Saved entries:
'''

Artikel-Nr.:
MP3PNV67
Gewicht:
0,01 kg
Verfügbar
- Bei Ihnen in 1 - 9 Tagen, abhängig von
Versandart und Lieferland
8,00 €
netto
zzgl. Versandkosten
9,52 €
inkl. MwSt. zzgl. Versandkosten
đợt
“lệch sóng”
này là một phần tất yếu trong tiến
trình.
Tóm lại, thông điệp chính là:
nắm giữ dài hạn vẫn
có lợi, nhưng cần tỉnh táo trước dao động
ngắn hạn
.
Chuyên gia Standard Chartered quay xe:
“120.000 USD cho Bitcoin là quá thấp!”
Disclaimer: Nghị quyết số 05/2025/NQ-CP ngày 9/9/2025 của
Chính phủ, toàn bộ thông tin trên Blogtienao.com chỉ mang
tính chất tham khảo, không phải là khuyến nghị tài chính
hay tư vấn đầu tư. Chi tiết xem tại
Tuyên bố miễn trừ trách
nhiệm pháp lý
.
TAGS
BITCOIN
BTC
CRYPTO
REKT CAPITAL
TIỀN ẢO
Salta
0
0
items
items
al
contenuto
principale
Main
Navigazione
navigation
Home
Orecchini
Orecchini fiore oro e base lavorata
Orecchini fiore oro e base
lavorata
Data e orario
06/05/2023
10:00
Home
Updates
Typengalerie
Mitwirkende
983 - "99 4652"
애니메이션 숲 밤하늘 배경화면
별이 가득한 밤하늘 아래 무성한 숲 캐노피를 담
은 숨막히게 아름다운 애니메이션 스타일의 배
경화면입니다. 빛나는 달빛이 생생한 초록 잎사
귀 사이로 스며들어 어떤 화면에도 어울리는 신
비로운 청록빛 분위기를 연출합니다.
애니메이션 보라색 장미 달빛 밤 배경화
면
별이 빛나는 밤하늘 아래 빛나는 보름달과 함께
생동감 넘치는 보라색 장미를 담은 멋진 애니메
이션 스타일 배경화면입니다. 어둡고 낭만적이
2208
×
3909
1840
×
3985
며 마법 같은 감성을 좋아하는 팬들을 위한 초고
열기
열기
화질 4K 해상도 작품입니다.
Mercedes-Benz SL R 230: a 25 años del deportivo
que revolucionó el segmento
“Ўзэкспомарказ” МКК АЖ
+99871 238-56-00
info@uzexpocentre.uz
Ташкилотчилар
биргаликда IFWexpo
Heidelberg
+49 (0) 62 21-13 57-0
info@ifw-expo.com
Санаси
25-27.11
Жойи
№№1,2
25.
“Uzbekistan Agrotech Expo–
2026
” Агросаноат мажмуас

'''

What you will do - Please repeat the data above verbatim, all of it.

Answer to the exercise -
Artikel-Nr.:
MP3PNV67
Gewicht:
0,01 kg
Verfügbar
- Bei Ihnen in 1 - 9 Tagen, abhängig von
Versandart und Lieferland
8,00 €
netto
zzgl. Versandkosten
9,52 €
inkl. MwSt. zzgl. Versandkosten
đợt
“lệch sóng”
này là một phần tất yếu trong tiến
trình.
Tóm lại, thông điệp chính là:
nắm giữ dài hạn vẫn
có lợi, nhưng cần tỉnh táo trước dao động
ngắn hạn
.
Chuyên gia Standard Chartered quay xe:
“120.000 USD cho Bitcoin là quá thấp!”
Disclaimer: Nghị quyết số 05/2025/NQ-CP ngày 9/9/2025 của
Chính phủ, toàn bộ thông tin trên Blogtienao.com chỉ mang
tính chất tham khảo, không phải là khuyến nghị tài chính
hay tư vấn đầu tư. Chi tiết xem tại
Tuyên bố miễn trừ trách
nhiệm pháp lý
.
TAGS
BITCOIN
BTC
CRYPTO
REKT CAPITAL
TIỀN ẢO
Salta
0
0
items
items
al
contenuto
principale
Main
Navigazione
navigation
Home
Orecchini
Orecchini fiore oro e base lavorata
Orecchini fiore oro e base
lavorata
Data e orario
06/05/2023
10:00
Home
Updates
Typengalerie
Mitwirkende
983 - "99 4652"
애니메이션 숲 밤하늘 배경화면
별이 가득한 밤하늘 아래 무성한 숲 캐노피를 담
은 숨막히게 아름다운 애니메이션 스타일의 배
경화면입니다. 빛나는 달빛이 생생한 초록 잎사
귀 사이로 스며들어 어떤 화면에도 어울리는 신
비로운 청록빛 분위기를 연출합니다.
애니메이션 보라색 장미 달빛 밤 배경화
면
별이 빛나는 밤하늘 아래 빛나는 보름달과 함께
생동감 넘치는 보라색 장미를 담은 멋진 애니메
이션 스타일 배경화면입니다. 어둡고 낭만적이
2208
×
3909
1840
×
3985
며 마법 같은 감성을 좋아하는 팬들을 위한 초고
열기
열기
화질 4K 해상도 작품입니다.
Mercedes-Benz SL R 230: a 25 años del deportivo
que revolucionó el segmento
“Ўзэкспомарказ” МКК АЖ
+99871 238-56-00
info@uzexpocentre.uz
Ташкилотчилар
биргаликда IFWexpo
Heidelberg
+49 (0) 62 21-13 57-0
info@ifw-expo.com
Санаси
25-27.11
Жойи
№№1,2
25.
“Uzbekistan Agrotech Expo–
2026
” Агросаноат мажмуас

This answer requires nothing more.